» Task to complete: The lines to be set down run from the line containing "Return results in <instances>...</instances>. Label: esophagus." through the final line of the data below; print them exactly and print nothing else.

» Records shown:
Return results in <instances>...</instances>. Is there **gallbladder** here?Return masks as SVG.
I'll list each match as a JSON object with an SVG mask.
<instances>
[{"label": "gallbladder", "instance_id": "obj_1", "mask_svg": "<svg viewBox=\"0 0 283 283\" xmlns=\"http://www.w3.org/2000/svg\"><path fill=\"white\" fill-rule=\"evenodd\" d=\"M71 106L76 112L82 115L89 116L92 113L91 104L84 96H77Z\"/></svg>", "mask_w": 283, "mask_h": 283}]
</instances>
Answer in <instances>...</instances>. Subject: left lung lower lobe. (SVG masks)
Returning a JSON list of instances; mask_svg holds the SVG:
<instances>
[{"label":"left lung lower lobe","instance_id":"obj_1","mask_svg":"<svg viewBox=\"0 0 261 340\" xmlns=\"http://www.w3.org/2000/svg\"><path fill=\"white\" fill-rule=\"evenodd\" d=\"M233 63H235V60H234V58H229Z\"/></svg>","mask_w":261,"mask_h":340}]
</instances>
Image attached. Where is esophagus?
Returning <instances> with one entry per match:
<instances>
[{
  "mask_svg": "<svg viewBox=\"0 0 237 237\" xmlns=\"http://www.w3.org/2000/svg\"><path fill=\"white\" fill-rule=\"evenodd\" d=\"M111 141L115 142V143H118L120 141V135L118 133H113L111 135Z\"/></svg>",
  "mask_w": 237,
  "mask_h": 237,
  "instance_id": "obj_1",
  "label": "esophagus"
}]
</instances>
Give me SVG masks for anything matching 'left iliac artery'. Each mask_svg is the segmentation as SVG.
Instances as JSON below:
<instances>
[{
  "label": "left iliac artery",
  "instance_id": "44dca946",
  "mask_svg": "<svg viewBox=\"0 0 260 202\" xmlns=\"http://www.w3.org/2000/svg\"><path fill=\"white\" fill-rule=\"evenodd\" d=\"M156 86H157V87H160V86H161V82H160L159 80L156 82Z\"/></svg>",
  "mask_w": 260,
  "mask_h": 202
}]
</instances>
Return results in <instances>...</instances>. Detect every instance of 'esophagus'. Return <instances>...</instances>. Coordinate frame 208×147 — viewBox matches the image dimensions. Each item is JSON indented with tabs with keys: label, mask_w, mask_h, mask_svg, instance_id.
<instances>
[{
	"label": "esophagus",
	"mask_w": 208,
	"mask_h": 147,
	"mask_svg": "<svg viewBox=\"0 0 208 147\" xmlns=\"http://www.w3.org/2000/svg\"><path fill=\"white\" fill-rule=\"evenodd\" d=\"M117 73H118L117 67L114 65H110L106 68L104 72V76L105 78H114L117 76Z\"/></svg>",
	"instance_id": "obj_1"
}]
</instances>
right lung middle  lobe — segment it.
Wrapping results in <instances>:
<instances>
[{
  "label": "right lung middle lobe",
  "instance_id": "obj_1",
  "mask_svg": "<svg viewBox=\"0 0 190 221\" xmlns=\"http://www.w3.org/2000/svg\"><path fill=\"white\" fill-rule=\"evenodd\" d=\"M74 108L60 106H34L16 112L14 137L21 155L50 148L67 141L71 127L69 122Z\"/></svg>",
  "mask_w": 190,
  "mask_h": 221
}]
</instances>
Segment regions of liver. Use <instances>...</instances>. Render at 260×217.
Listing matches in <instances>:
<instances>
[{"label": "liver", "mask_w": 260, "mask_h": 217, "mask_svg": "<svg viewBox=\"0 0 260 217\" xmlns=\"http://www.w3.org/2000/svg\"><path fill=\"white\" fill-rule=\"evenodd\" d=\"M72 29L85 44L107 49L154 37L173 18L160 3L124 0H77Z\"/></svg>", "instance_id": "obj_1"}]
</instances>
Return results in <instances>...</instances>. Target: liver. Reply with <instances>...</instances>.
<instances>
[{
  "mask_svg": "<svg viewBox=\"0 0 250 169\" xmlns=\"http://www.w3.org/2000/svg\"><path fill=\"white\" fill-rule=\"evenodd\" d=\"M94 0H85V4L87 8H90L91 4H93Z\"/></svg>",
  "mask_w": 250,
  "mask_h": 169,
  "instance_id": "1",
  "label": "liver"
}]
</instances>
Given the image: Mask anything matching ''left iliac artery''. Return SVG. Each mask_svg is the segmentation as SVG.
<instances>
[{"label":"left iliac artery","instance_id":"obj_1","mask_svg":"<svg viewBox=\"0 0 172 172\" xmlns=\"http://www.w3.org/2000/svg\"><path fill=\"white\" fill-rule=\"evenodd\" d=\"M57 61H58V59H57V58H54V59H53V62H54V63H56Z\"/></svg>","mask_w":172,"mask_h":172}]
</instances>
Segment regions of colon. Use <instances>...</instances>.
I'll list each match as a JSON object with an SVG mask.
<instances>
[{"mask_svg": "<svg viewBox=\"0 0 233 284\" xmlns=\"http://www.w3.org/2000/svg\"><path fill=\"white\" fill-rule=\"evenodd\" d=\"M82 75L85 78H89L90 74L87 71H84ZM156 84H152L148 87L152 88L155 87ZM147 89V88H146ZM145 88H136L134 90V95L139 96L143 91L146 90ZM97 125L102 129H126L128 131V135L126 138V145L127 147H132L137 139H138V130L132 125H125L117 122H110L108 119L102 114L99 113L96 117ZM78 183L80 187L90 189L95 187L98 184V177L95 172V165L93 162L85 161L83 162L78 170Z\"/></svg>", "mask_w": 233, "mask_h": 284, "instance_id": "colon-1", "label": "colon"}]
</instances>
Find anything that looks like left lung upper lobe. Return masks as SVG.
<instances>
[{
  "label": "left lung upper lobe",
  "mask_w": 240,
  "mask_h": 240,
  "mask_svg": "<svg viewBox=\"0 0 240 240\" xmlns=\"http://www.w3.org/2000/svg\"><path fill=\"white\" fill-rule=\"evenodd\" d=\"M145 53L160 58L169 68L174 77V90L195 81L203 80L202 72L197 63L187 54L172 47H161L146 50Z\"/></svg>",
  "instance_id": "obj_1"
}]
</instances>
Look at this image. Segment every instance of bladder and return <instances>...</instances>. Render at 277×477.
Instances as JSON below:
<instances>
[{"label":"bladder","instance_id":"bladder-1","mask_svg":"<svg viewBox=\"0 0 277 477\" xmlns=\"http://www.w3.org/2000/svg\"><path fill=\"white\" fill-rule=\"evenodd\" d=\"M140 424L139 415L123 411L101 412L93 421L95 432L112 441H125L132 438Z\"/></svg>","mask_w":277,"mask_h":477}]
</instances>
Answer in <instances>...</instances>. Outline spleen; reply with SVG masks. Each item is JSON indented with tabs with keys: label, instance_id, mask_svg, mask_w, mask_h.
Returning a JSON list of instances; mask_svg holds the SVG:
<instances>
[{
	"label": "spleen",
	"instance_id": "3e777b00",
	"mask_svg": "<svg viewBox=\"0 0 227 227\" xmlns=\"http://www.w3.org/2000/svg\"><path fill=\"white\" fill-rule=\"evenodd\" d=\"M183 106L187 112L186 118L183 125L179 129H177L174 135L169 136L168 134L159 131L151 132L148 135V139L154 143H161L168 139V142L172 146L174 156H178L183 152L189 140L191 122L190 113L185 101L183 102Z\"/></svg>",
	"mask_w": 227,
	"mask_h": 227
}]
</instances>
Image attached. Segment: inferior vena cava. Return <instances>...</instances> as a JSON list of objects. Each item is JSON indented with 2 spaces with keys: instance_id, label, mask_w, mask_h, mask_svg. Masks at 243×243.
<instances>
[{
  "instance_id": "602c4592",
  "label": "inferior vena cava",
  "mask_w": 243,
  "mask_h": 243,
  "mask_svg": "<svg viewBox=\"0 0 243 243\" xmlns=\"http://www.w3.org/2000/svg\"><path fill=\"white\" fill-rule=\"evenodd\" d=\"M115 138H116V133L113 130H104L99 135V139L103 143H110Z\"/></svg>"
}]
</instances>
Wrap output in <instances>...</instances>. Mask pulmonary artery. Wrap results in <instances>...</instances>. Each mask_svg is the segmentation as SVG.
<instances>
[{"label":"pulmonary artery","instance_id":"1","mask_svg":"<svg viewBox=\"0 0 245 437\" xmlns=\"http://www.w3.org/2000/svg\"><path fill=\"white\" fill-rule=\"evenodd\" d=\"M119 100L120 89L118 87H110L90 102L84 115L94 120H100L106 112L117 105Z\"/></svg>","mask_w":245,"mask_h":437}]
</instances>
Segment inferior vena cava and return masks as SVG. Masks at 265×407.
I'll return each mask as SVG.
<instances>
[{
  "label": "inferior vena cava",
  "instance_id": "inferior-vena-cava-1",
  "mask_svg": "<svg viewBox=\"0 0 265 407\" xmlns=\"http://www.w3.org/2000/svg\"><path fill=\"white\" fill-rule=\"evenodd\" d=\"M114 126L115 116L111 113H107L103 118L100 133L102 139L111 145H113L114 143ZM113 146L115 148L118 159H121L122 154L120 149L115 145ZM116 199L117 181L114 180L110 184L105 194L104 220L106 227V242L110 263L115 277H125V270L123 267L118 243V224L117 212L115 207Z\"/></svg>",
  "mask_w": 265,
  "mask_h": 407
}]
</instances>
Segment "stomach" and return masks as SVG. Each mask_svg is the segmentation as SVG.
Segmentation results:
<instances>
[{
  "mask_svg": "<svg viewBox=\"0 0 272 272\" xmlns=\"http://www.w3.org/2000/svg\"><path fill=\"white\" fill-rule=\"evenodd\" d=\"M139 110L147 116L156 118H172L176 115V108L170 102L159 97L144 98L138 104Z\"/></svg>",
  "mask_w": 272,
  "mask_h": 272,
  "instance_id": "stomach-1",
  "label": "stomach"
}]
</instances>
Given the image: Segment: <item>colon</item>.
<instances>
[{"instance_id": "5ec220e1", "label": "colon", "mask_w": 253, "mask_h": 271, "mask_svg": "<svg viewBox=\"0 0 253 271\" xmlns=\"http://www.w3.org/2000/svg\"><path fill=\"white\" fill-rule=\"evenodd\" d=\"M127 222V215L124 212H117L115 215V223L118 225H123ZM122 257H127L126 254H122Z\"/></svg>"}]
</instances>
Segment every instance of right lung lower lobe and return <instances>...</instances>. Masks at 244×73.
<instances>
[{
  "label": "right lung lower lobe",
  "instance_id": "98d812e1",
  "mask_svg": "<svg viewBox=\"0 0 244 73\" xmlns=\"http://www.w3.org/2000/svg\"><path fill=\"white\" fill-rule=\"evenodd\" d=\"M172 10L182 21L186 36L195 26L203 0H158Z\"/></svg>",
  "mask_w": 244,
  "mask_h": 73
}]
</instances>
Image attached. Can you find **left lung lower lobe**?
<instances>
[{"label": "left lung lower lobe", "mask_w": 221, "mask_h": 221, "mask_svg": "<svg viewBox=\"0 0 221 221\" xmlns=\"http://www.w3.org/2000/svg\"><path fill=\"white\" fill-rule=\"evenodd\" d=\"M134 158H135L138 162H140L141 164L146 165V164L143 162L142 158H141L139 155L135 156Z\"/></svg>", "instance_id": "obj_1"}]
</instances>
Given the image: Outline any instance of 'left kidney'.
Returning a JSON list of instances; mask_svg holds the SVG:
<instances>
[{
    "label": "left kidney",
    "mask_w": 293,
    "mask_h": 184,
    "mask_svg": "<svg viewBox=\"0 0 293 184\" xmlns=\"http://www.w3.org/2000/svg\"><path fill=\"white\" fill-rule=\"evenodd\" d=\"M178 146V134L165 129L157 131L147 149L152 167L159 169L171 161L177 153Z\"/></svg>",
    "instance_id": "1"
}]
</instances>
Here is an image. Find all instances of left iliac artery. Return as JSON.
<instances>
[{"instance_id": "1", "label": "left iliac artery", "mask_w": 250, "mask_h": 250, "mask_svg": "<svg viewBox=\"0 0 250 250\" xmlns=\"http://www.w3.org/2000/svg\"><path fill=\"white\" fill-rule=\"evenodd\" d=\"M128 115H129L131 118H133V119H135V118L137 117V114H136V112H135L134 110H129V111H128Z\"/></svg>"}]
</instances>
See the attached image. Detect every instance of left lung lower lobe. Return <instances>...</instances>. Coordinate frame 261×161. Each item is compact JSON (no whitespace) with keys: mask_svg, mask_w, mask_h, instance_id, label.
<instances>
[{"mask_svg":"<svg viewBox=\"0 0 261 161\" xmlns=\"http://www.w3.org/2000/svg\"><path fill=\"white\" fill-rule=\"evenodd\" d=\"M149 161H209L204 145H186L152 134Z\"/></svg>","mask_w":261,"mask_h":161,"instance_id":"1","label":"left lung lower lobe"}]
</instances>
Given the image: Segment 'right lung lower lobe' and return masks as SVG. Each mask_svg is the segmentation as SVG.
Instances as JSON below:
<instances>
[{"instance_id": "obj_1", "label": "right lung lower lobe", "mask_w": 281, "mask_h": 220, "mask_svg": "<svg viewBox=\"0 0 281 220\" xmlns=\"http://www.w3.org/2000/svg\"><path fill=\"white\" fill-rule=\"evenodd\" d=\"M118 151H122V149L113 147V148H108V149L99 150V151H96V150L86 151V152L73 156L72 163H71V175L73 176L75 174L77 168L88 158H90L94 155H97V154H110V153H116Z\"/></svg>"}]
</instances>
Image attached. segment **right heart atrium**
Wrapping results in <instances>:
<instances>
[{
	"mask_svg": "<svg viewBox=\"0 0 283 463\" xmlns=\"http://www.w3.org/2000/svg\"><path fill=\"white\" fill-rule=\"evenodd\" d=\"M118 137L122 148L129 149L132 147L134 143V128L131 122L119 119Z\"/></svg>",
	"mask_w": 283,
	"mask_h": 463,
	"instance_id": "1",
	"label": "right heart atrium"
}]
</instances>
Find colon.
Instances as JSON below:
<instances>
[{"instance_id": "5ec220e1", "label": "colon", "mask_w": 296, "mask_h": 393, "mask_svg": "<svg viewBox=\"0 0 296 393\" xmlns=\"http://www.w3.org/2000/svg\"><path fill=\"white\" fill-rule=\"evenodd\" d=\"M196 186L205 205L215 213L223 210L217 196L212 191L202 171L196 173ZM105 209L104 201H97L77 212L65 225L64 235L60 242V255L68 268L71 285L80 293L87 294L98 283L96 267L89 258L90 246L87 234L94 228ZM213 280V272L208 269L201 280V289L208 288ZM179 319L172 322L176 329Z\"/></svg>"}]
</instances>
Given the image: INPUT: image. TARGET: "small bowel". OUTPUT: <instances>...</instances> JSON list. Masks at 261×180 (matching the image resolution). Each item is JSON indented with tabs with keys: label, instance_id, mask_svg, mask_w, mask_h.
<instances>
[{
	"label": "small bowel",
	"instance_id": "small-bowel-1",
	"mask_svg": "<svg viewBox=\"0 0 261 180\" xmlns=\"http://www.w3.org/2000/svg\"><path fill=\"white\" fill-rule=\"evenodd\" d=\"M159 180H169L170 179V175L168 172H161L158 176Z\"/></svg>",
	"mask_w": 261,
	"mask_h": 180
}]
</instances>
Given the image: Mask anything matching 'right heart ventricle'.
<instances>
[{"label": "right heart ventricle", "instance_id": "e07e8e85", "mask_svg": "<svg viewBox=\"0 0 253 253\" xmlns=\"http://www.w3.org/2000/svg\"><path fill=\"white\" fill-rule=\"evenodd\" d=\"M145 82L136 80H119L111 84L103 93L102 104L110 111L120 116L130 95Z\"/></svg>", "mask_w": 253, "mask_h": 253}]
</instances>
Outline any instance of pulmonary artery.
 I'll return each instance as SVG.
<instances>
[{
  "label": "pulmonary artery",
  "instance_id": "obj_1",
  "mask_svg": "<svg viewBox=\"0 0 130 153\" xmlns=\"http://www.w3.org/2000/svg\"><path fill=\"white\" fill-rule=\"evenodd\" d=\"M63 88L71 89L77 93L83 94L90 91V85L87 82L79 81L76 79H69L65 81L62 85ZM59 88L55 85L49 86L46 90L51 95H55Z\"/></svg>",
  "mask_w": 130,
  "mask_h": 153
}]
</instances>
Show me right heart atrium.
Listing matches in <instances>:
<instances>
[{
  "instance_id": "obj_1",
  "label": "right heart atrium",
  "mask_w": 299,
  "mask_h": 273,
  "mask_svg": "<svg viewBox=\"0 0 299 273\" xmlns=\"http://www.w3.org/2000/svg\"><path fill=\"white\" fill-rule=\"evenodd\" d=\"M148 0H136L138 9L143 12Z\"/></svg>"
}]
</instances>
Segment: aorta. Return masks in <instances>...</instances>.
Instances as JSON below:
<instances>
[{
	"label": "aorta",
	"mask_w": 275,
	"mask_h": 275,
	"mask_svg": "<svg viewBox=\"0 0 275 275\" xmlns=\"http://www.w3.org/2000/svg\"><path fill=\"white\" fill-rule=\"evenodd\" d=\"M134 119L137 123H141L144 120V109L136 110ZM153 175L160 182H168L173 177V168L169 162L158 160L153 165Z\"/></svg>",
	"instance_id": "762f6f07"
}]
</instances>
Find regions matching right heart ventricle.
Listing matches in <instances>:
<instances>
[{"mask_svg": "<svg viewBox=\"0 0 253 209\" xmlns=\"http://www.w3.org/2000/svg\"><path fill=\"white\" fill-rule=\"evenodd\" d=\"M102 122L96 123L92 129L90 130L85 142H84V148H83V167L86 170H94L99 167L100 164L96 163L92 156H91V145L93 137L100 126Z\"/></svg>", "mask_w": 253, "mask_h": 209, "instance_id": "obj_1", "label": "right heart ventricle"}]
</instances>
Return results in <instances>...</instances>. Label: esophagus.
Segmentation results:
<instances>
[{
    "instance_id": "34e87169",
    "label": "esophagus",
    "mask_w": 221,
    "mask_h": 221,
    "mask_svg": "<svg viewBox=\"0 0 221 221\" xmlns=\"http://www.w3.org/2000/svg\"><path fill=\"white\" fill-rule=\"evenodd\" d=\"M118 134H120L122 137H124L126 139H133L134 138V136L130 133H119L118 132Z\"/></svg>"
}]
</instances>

» Solution to this exercise:
Return results in <instances>...</instances>. Label: esophagus.
Segmentation results:
<instances>
[{
    "instance_id": "34e87169",
    "label": "esophagus",
    "mask_w": 221,
    "mask_h": 221,
    "mask_svg": "<svg viewBox=\"0 0 221 221\" xmlns=\"http://www.w3.org/2000/svg\"><path fill=\"white\" fill-rule=\"evenodd\" d=\"M118 134H120L122 137H124L126 139H133L134 138V136L130 133H119L118 132Z\"/></svg>"
}]
</instances>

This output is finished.